Books for Preteen Girls and Reluctant Readers: Beacon Street Girls book series/Love Thursday

Sometimes this Mom on the Run gets it right.

I have a 10-year-old daughter, known here as Sporty Daughter, who is a reluctant reader. She was reading by the end of kindergarten, right on schedule. While her older sister (Crafty Daughter) at 5-6-7 years old devoured books, Highlights Magazine, and the comics, my middle daughter would read in school and at homework time, but never on her own. We tried everything to encourage her to read. We entered what I like to called the Subject Reading Phase — I would look through the Scholastic Book Order form and look for books dealing with subjects that she was interested in. So, we had the Dog phase, the Puppy phase, the Horse phase, the Hannah Montana/Mary Kate and Ashley/any other TV series-related book phase. Basically I tried everything I could to encourage and cajole her to read. In spite of everything I did all she wanted to do was reread the Junie B. Jones series by Barbara Rose Parks.

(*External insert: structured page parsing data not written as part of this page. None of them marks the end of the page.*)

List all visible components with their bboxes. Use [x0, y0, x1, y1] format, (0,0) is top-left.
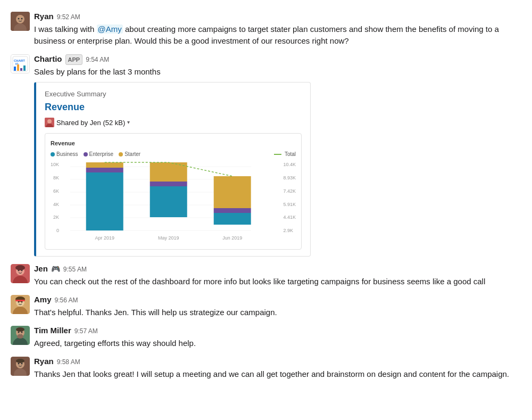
- legend-label-business: Business: [56, 151, 78, 159]
- bar-jun-enterprise: [214, 208, 251, 213]
- y-label-right: 5.91K: [283, 201, 296, 208]
- chart-card[interactable]: Executive Summary Revenue Shared by Jen …: [34, 82, 311, 257]
- timestamp: 9:52 AM: [57, 13, 80, 22]
- legend-label-total: Total: [285, 151, 296, 159]
- message-header: Tim Miller 9:57 AM: [34, 325, 521, 336]
- bar-jun-business: [214, 213, 251, 225]
- y-label-right: 4.41K: [283, 214, 296, 221]
- legend-dot-starter: [119, 152, 123, 157]
- message-text: Agreed, targeting efforts this way shoul…: [34, 337, 521, 349]
- legend-dot-business: [51, 152, 55, 157]
- legend-label-enterprise: Enterprise: [89, 151, 114, 159]
- message-group-jen: Jen 🎮 9:55 AM You can check out the rest…: [0, 261, 532, 290]
- timestamp: 9:57 AM: [74, 327, 98, 336]
- y-label-right: 7.42K: [283, 188, 296, 195]
- shared-by-text: Shared by Jen (52 kB): [56, 118, 125, 128]
- sender-name: Jen: [34, 263, 48, 275]
- chart-svg: Apr 2019 May 2019 Jun 2019: [61, 161, 281, 244]
- sender-name: Ryan: [34, 11, 54, 22]
- card-section-title: Executive Summary: [45, 89, 302, 99]
- amy-avatar-icon: [11, 295, 30, 314]
- ryan-avatar-2-icon: [11, 357, 30, 376]
- dropdown-arrow-icon[interactable]: ▾: [127, 119, 130, 127]
- message-text: Thanks Jen that looks great! I will setu…: [34, 368, 521, 380]
- bar-apr-business: [86, 172, 123, 230]
- message-group-chartio: CHART IO Chartio APP 9:54 AM Sales by pl…: [0, 51, 532, 259]
- x-label-jun: Jun 2019: [222, 235, 242, 241]
- mention-amy[interactable]: @Amy: [97, 24, 123, 34]
- jen-avatar-small: [45, 118, 54, 127]
- chartio-avatar: CHART IO: [11, 54, 30, 73]
- svg-point-39: [21, 332, 23, 333]
- y-label: 4K: [51, 201, 59, 208]
- timestamp: 9:56 AM: [55, 296, 78, 306]
- jen-avatar-icon: [11, 264, 30, 283]
- y-label: 6K: [51, 188, 59, 195]
- svg-rect-10: [17, 64, 19, 71]
- bar-may-business: [150, 186, 187, 217]
- x-label-may: May 2019: [158, 235, 179, 241]
- svg-point-40: [17, 334, 23, 339]
- jen-small-icon: [45, 118, 54, 127]
- avatar: [11, 12, 30, 31]
- jen-avatar: [11, 264, 30, 283]
- x-label-apr: Apr 2019: [95, 235, 114, 241]
- sender-name: Ryan: [34, 356, 54, 367]
- svg-point-47: [16, 359, 24, 363]
- bar-apr-enterprise: [86, 168, 123, 172]
- sender-name: Chartio: [34, 53, 62, 65]
- bar-may-starter: [150, 162, 187, 182]
- card-title[interactable]: Revenue: [45, 100, 302, 114]
- timestamp: 9:58 AM: [57, 358, 80, 367]
- chartio-message-content: Chartio APP 9:54 AM Sales by plans for t…: [34, 53, 521, 257]
- y-label-right: 8.93K: [283, 175, 296, 182]
- legend-total: Total: [274, 151, 296, 159]
- svg-point-14: [47, 119, 52, 123]
- jen-emoji-icon: 🎮: [51, 263, 60, 275]
- app-badge: APP: [65, 54, 83, 65]
- legend-dot-enterprise: [84, 152, 88, 157]
- legend-enterprise: Enterprise: [84, 151, 114, 159]
- message-header: Chartio APP 9:54 AM: [34, 53, 521, 65]
- sender-name: Amy: [34, 294, 52, 306]
- ryan2-message-content: Ryan 9:58 AM Thanks Jen that looks great…: [34, 356, 521, 380]
- message-content: Ryan 9:52 AM I was talking with @Amy abo…: [34, 11, 521, 47]
- legend-label-starter: Starter: [124, 151, 140, 159]
- svg-point-38: [18, 332, 20, 333]
- svg-rect-34: [15, 300, 25, 301]
- shared-by-row: Shared by Jen (52 kB) ▾: [45, 118, 302, 128]
- timestamp: 9:54 AM: [86, 55, 109, 65]
- amy-message-content: Amy 9:56 AM That's helpful. Thanks Jen. …: [34, 294, 521, 318]
- jen-message-content: Jen 🎮 9:55 AM You can check out the rest…: [34, 263, 521, 287]
- legend-starter: Starter: [119, 151, 140, 159]
- tim-avatar-icon: [11, 326, 30, 345]
- amy-avatar: [11, 295, 30, 314]
- message-header: Ryan 9:58 AM: [34, 356, 521, 367]
- legend-business: Business: [51, 151, 78, 159]
- message-group-ryan-2: Ryan 9:58 AM Thanks Jen that looks great…: [0, 353, 532, 382]
- svg-point-27: [15, 265, 25, 270]
- svg-point-46: [21, 363, 23, 365]
- ryan-avatar-icon: [11, 12, 30, 31]
- timestamp: 9:55 AM: [63, 265, 87, 275]
- y-axis-right: 10.4K 8.93K 7.42K 5.91K 4.41K 2.9K: [281, 161, 296, 244]
- tim-message-content: Tim Miller 9:57 AM Agreed, targeting eff…: [34, 325, 521, 349]
- bar-apr-starter: [86, 162, 123, 168]
- message-text: You can check out the rest of the dashbo…: [34, 276, 521, 287]
- message-text: That's helpful. Thanks Jen. This will he…: [34, 307, 521, 318]
- message-header: Ryan 9:52 AM: [34, 11, 521, 22]
- svg-point-45: [18, 363, 20, 365]
- chart-legend: Business Enterprise Starter Total: [51, 151, 296, 159]
- message-group-tim: Tim Miller 9:57 AM Agreed, targeting eff…: [0, 323, 532, 351]
- message-group-ryan-1: Ryan 9:52 AM I was talking with @Amy abo…: [0, 9, 532, 49]
- revenue-chart: Revenue Business Enterprise Starter: [45, 133, 302, 250]
- svg-rect-11: [20, 68, 22, 71]
- tim-avatar: [11, 326, 30, 345]
- y-label: 0: [51, 227, 59, 234]
- chart-body: 10K 8K 6K 4K 2K 0: [51, 161, 296, 244]
- svg-point-41: [16, 327, 24, 332]
- chart-title: Revenue: [51, 139, 296, 147]
- bar-jun-starter: [214, 176, 251, 208]
- chartio-logo-icon: CHART IO: [11, 55, 29, 73]
- y-label-right: 10.4K: [283, 161, 296, 168]
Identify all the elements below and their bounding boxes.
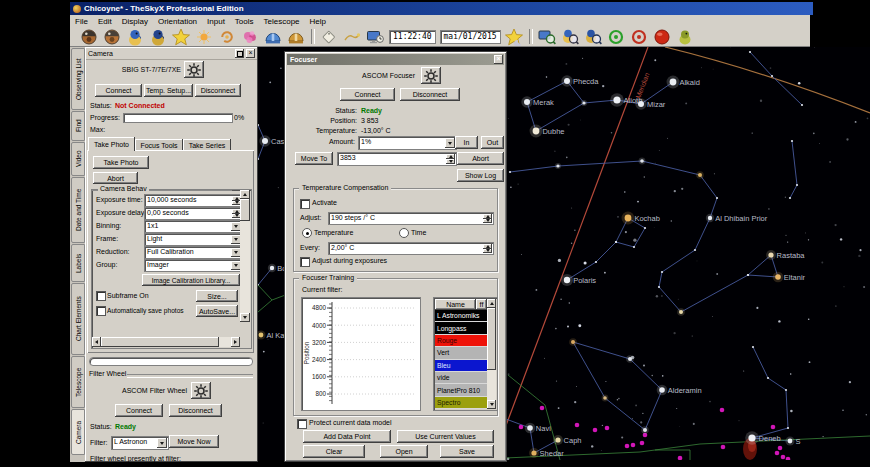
chevron-down-icon[interactable] <box>445 138 455 148</box>
deep-sky-object[interactable] <box>775 451 780 456</box>
orb-camera-1-icon[interactable] <box>79 28 100 46</box>
autosave-button[interactable]: AutoSave... <box>196 305 238 317</box>
deep-sky-object[interactable] <box>771 425 776 430</box>
focuser-abort-button[interactable]: Abort <box>457 152 504 165</box>
vertical-scrollbar[interactable] <box>240 190 250 322</box>
camera-panel-header[interactable]: Camera × <box>86 48 257 60</box>
size-button[interactable]: Size... <box>196 290 238 302</box>
macaw-gold-icon[interactable] <box>675 28 696 46</box>
deep-sky-object[interactable] <box>781 455 786 460</box>
star-eltanir[interactable] <box>775 274 781 280</box>
star-kochab[interactable] <box>625 215 632 222</box>
close-panel-icon[interactable]: × <box>246 49 255 58</box>
star-alioth[interactable] <box>613 96 620 103</box>
display-clock-icon[interactable] <box>365 28 386 46</box>
amount-select[interactable]: 1% <box>358 136 457 150</box>
chevron-down-icon[interactable] <box>157 438 167 448</box>
setting-spinner[interactable]: 0,00 seconds <box>144 207 243 220</box>
tag-icon[interactable] <box>319 28 340 46</box>
deep-sky-object[interactable] <box>631 443 636 448</box>
star-polaris[interactable] <box>564 277 570 283</box>
every-field[interactable]: 2,00° C <box>328 242 494 255</box>
star[interactable] <box>643 428 647 432</box>
star-al-dhibain-prior[interactable] <box>708 216 712 220</box>
filter-wheel-gear-button[interactable] <box>191 382 211 399</box>
adjust-field[interactable]: 190 steps /° C <box>328 212 494 225</box>
deep-sky-object[interactable] <box>786 457 791 460</box>
star[interactable] <box>571 340 575 344</box>
macaw-zoom-lock-icon[interactable] <box>583 28 604 46</box>
filter-table-header-offset[interactable]: ff <box>476 299 487 310</box>
menu-edit[interactable]: Edit <box>93 17 117 26</box>
nebula-icon[interactable] <box>240 28 261 46</box>
deep-sky-object[interactable] <box>519 425 524 430</box>
window-titlebar[interactable]: Chicoyne* - TheSkyX Professional Edition <box>70 2 813 15</box>
star-navi[interactable] <box>527 425 533 431</box>
sun-icon[interactable] <box>194 28 215 46</box>
out-button[interactable]: Out <box>481 136 504 149</box>
orb-camera-2-icon[interactable] <box>102 28 123 46</box>
setting-select[interactable]: Full Calibration <box>144 246 243 259</box>
sidebar-tab-chart-elements[interactable]: Chart Elements <box>71 283 85 355</box>
scroll-up-button[interactable] <box>487 299 496 308</box>
setting-select[interactable]: Imager <box>144 259 243 272</box>
filter-row[interactable]: Spectro <box>435 397 487 409</box>
setting-select[interactable]: Light <box>144 233 243 246</box>
filter-select[interactable]: L Astronon <box>111 436 169 450</box>
spinner-arrows[interactable] <box>483 214 492 223</box>
menu-input[interactable]: Input <box>202 17 230 26</box>
deep-sky-object[interactable] <box>625 444 630 449</box>
deep-sky-object[interactable] <box>640 441 645 446</box>
horizontal-scrollbar[interactable] <box>92 337 240 347</box>
camera-disconnect-button[interactable]: Disconnect <box>195 84 241 97</box>
deep-sky-object[interactable] <box>605 426 610 431</box>
scroll-right-button[interactable] <box>231 337 240 347</box>
sidebar-tab-date-and-time[interactable]: Date and Time <box>71 177 85 243</box>
clear-button[interactable]: Clear <box>303 445 365 458</box>
activate-checkbox[interactable] <box>300 199 310 209</box>
save-button[interactable]: Save <box>440 445 494 458</box>
autosave-checkbox[interactable] <box>96 306 106 316</box>
menu-help[interactable]: Help <box>305 17 331 26</box>
filter-row[interactable]: PlanetPro 810 <box>435 384 487 396</box>
sidebar-tab-labels[interactable]: Labels <box>71 244 85 282</box>
star-deneb[interactable] <box>748 434 755 441</box>
filter-row[interactable]: Longpass <box>435 322 487 334</box>
focuser-connect-button[interactable]: Connect <box>340 88 395 101</box>
star[interactable] <box>698 173 702 177</box>
float-panel-icon[interactable] <box>235 49 244 58</box>
scroll-down-button[interactable] <box>487 400 496 409</box>
star-alderamin[interactable] <box>659 387 665 393</box>
galaxy-icon[interactable] <box>217 28 238 46</box>
star-caph[interactable] <box>555 437 560 442</box>
star-merak[interactable] <box>524 99 530 105</box>
scroll-down-button[interactable] <box>240 313 250 322</box>
deep-sky-object[interactable] <box>540 406 545 411</box>
display-zoom-icon[interactable] <box>537 28 558 46</box>
star[interactable] <box>603 396 607 400</box>
star-bo[interactable] <box>270 266 274 270</box>
filter-row[interactable]: vide <box>435 372 487 384</box>
target-red-icon[interactable] <box>629 28 650 46</box>
filter-wheel-connect-button[interactable]: Connect <box>115 404 163 417</box>
scroll-thumb[interactable] <box>487 308 496 370</box>
camera-connect-button[interactable]: Connect <box>95 84 142 97</box>
move-to-field[interactable]: 3853 <box>337 152 457 166</box>
focuser-disconnect-button[interactable]: Disconnect <box>400 88 460 101</box>
star-cas[interactable] <box>262 138 268 144</box>
menu-orientation[interactable]: Orientation <box>153 17 202 26</box>
scroll-left-button[interactable] <box>92 337 101 347</box>
star[interactable] <box>628 357 632 361</box>
scroll-thumb[interactable] <box>240 199 250 221</box>
macaw-blue-icon[interactable] <box>125 28 146 46</box>
deep-sky-object[interactable] <box>720 408 725 413</box>
use-current-values-button[interactable]: Use Current Values <box>397 430 494 443</box>
show-log-button[interactable]: Show Log <box>457 169 504 182</box>
sidebar-tab-video[interactable]: Video <box>71 142 85 176</box>
camera-abort-button[interactable]: Abort <box>93 172 138 184</box>
macaw-zoom-find-icon[interactable] <box>560 28 581 46</box>
filter-row[interactable]: Vert <box>435 347 487 359</box>
star-rastaba[interactable] <box>768 252 773 257</box>
star[interactable] <box>582 101 585 104</box>
subframe-checkbox[interactable] <box>96 291 106 301</box>
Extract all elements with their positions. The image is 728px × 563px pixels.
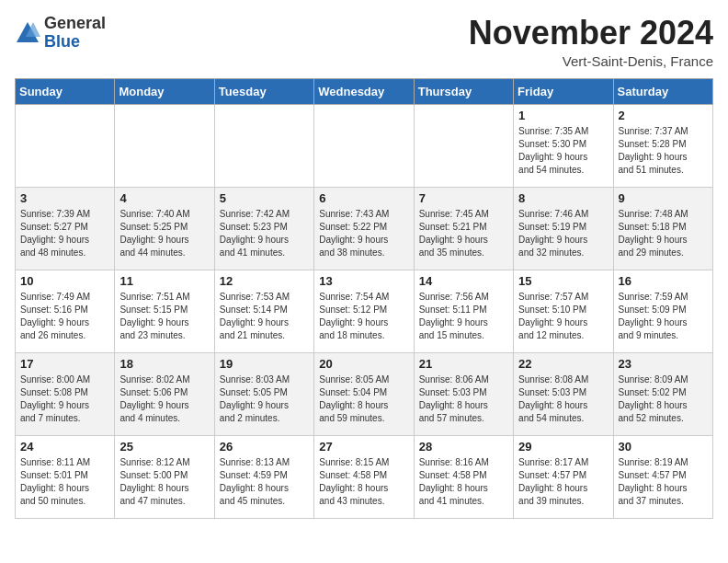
day-info: Sunrise: 7:42 AM Sunset: 5:23 PM Dayligh… bbox=[220, 208, 309, 259]
page-header: General Blue November 2024 Vert-Saint-De… bbox=[15, 15, 713, 69]
calendar-cell: 22Sunrise: 8:08 AM Sunset: 5:03 PM Dayli… bbox=[514, 352, 613, 435]
day-info: Sunrise: 7:46 AM Sunset: 5:19 PM Dayligh… bbox=[518, 208, 608, 259]
calendar-cell: 10Sunrise: 7:49 AM Sunset: 5:16 PM Dayli… bbox=[16, 270, 115, 352]
day-number: 5 bbox=[220, 191, 309, 205]
calendar-cell bbox=[214, 104, 313, 187]
day-info: Sunrise: 7:37 AM Sunset: 5:28 PM Dayligh… bbox=[619, 125, 708, 177]
day-number: 4 bbox=[119, 191, 209, 205]
calendar-cell: 2Sunrise: 7:37 AM Sunset: 5:28 PM Daylig… bbox=[613, 104, 712, 187]
day-info: Sunrise: 7:40 AM Sunset: 5:25 PM Dayligh… bbox=[119, 208, 209, 259]
day-number: 16 bbox=[619, 274, 708, 288]
calendar-cell: 21Sunrise: 8:06 AM Sunset: 5:03 PM Dayli… bbox=[414, 352, 513, 435]
calendar-cell: 14Sunrise: 7:56 AM Sunset: 5:11 PM Dayli… bbox=[414, 270, 513, 352]
day-info: Sunrise: 8:02 AM Sunset: 5:06 PM Dayligh… bbox=[119, 373, 209, 425]
day-number: 11 bbox=[119, 274, 209, 288]
calendar-cell: 26Sunrise: 8:13 AM Sunset: 4:59 PM Dayli… bbox=[214, 435, 313, 518]
day-info: Sunrise: 7:49 AM Sunset: 5:16 PM Dayligh… bbox=[20, 291, 109, 342]
day-number: 19 bbox=[220, 357, 309, 371]
calendar-cell bbox=[314, 104, 414, 187]
calendar-cell: 30Sunrise: 8:19 AM Sunset: 4:57 PM Dayli… bbox=[613, 435, 712, 518]
day-number: 26 bbox=[220, 440, 309, 454]
day-number: 15 bbox=[518, 274, 608, 288]
calendar-header-row: SundayMondayTuesdayWednesdayThursdayFrid… bbox=[16, 78, 713, 104]
day-number: 22 bbox=[518, 357, 608, 371]
calendar-cell: 29Sunrise: 8:17 AM Sunset: 4:57 PM Dayli… bbox=[514, 435, 613, 518]
calendar-cell: 23Sunrise: 8:09 AM Sunset: 5:02 PM Dayli… bbox=[613, 352, 712, 435]
calendar-cell: 18Sunrise: 8:02 AM Sunset: 5:06 PM Dayli… bbox=[115, 352, 214, 435]
day-number: 12 bbox=[220, 274, 309, 288]
day-number: 27 bbox=[319, 440, 408, 454]
calendar-cell: 20Sunrise: 8:05 AM Sunset: 5:04 PM Dayli… bbox=[314, 352, 414, 435]
day-number: 14 bbox=[419, 274, 508, 288]
calendar-cell: 24Sunrise: 8:11 AM Sunset: 5:01 PM Dayli… bbox=[16, 435, 115, 518]
calendar-cell: 11Sunrise: 7:51 AM Sunset: 5:15 PM Dayli… bbox=[115, 270, 214, 352]
day-number: 17 bbox=[20, 357, 109, 371]
day-number: 30 bbox=[619, 440, 708, 454]
calendar-cell: 27Sunrise: 8:15 AM Sunset: 4:58 PM Dayli… bbox=[314, 435, 414, 518]
day-info: Sunrise: 7:57 AM Sunset: 5:10 PM Dayligh… bbox=[518, 291, 608, 342]
month-title: November 2024 bbox=[469, 15, 713, 52]
calendar-week-3: 10Sunrise: 7:49 AM Sunset: 5:16 PM Dayli… bbox=[16, 270, 713, 352]
day-number: 8 bbox=[518, 191, 608, 205]
day-info: Sunrise: 7:39 AM Sunset: 5:27 PM Dayligh… bbox=[20, 208, 109, 259]
calendar-cell: 15Sunrise: 7:57 AM Sunset: 5:10 PM Dayli… bbox=[514, 270, 613, 352]
day-info: Sunrise: 8:06 AM Sunset: 5:03 PM Dayligh… bbox=[419, 373, 508, 425]
day-number: 21 bbox=[419, 357, 508, 371]
day-number: 3 bbox=[20, 191, 109, 205]
day-number: 24 bbox=[20, 440, 109, 454]
logo-text: General Blue bbox=[44, 15, 106, 52]
day-info: Sunrise: 8:08 AM Sunset: 5:03 PM Dayligh… bbox=[518, 373, 608, 425]
day-number: 25 bbox=[119, 440, 209, 454]
location-subtitle: Vert-Saint-Denis, France bbox=[469, 53, 713, 69]
day-number: 7 bbox=[419, 191, 508, 205]
day-number: 23 bbox=[619, 357, 708, 371]
calendar-cell: 17Sunrise: 8:00 AM Sunset: 5:08 PM Dayli… bbox=[16, 352, 115, 435]
column-header-monday: Monday bbox=[115, 78, 214, 104]
logo-icon bbox=[15, 20, 40, 46]
day-number: 6 bbox=[319, 191, 408, 205]
logo: General Blue bbox=[15, 15, 106, 52]
calendar-cell bbox=[115, 104, 214, 187]
calendar-cell: 7Sunrise: 7:45 AM Sunset: 5:21 PM Daylig… bbox=[414, 187, 513, 270]
calendar-cell bbox=[414, 104, 513, 187]
day-number: 9 bbox=[619, 191, 708, 205]
day-info: Sunrise: 8:03 AM Sunset: 5:05 PM Dayligh… bbox=[220, 373, 309, 425]
column-header-sunday: Sunday bbox=[16, 78, 115, 104]
calendar-cell: 13Sunrise: 7:54 AM Sunset: 5:12 PM Dayli… bbox=[314, 270, 414, 352]
column-header-tuesday: Tuesday bbox=[214, 78, 313, 104]
day-info: Sunrise: 7:45 AM Sunset: 5:21 PM Dayligh… bbox=[419, 208, 508, 259]
day-info: Sunrise: 7:53 AM Sunset: 5:14 PM Dayligh… bbox=[220, 291, 309, 342]
title-block: November 2024 Vert-Saint-Denis, France bbox=[469, 15, 713, 69]
day-info: Sunrise: 8:15 AM Sunset: 4:58 PM Dayligh… bbox=[319, 456, 408, 508]
day-info: Sunrise: 7:48 AM Sunset: 5:18 PM Dayligh… bbox=[619, 208, 708, 259]
day-info: Sunrise: 8:16 AM Sunset: 4:58 PM Dayligh… bbox=[419, 456, 508, 508]
day-number: 29 bbox=[518, 440, 608, 454]
column-header-friday: Friday bbox=[514, 78, 613, 104]
day-number: 13 bbox=[319, 274, 408, 288]
calendar-cell: 1Sunrise: 7:35 AM Sunset: 5:30 PM Daylig… bbox=[514, 104, 613, 187]
day-number: 20 bbox=[319, 357, 408, 371]
calendar-cell: 3Sunrise: 7:39 AM Sunset: 5:27 PM Daylig… bbox=[16, 187, 115, 270]
calendar-cell: 28Sunrise: 8:16 AM Sunset: 4:58 PM Dayli… bbox=[414, 435, 513, 518]
calendar-cell: 16Sunrise: 7:59 AM Sunset: 5:09 PM Dayli… bbox=[613, 270, 712, 352]
day-number: 10 bbox=[20, 274, 109, 288]
calendar-cell: 12Sunrise: 7:53 AM Sunset: 5:14 PM Dayli… bbox=[214, 270, 313, 352]
calendar-cell: 5Sunrise: 7:42 AM Sunset: 5:23 PM Daylig… bbox=[214, 187, 313, 270]
calendar-week-4: 17Sunrise: 8:00 AM Sunset: 5:08 PM Dayli… bbox=[16, 352, 713, 435]
calendar-body: 1Sunrise: 7:35 AM Sunset: 5:30 PM Daylig… bbox=[16, 104, 713, 518]
column-header-saturday: Saturday bbox=[613, 78, 712, 104]
day-info: Sunrise: 8:17 AM Sunset: 4:57 PM Dayligh… bbox=[518, 456, 608, 508]
column-header-thursday: Thursday bbox=[414, 78, 513, 104]
column-header-wednesday: Wednesday bbox=[314, 78, 414, 104]
day-info: Sunrise: 8:12 AM Sunset: 5:00 PM Dayligh… bbox=[119, 456, 209, 508]
calendar-cell: 19Sunrise: 8:03 AM Sunset: 5:05 PM Dayli… bbox=[214, 352, 313, 435]
calendar-cell: 6Sunrise: 7:43 AM Sunset: 5:22 PM Daylig… bbox=[314, 187, 414, 270]
day-info: Sunrise: 7:43 AM Sunset: 5:22 PM Dayligh… bbox=[319, 208, 408, 259]
day-info: Sunrise: 8:19 AM Sunset: 4:57 PM Dayligh… bbox=[619, 456, 708, 508]
calendar-cell: 25Sunrise: 8:12 AM Sunset: 5:00 PM Dayli… bbox=[115, 435, 214, 518]
day-info: Sunrise: 7:51 AM Sunset: 5:15 PM Dayligh… bbox=[119, 291, 209, 342]
day-info: Sunrise: 8:11 AM Sunset: 5:01 PM Dayligh… bbox=[20, 456, 109, 508]
calendar-week-1: 1Sunrise: 7:35 AM Sunset: 5:30 PM Daylig… bbox=[16, 104, 713, 187]
day-info: Sunrise: 8:09 AM Sunset: 5:02 PM Dayligh… bbox=[619, 373, 708, 425]
day-number: 1 bbox=[518, 109, 608, 122]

In desperation and as a result of issues of focus at school, we had her tested by an educational psychologist. The two mornings of testing was very rigorous for an 8-year-old, but we needed answers that the school could not provide for us. In many school systems a child has to be extremely below or above average for staff to do anything. Those in the middle percentiles are a forgotten group…I will expand on my frustrations on this subject in another post.

With a diagnosis of mild ADHD, she entered 4th grade and within in one month of taking medication (a low dose) she was reading books like we had never seen before. She found the Alice series of books by Phyllis Reynolds Naylor. She met and exceeded her reading goals that year. We were so proud of her. This summer I looked around for another series for her to read. She was drifting back to rereading the Alice books and I wanted to find something else for her.

One day I found the preteen section at Borders. I saw a book about the Beacon Street Girls. The books deal with normal girls in a modern day school dealing with problems of school work, divorce, bullying. All topics of interest to preteen girls who are just beginning to see the great big world outside the cozy confines of childhood. The books are appropriate for ages 9 through 13.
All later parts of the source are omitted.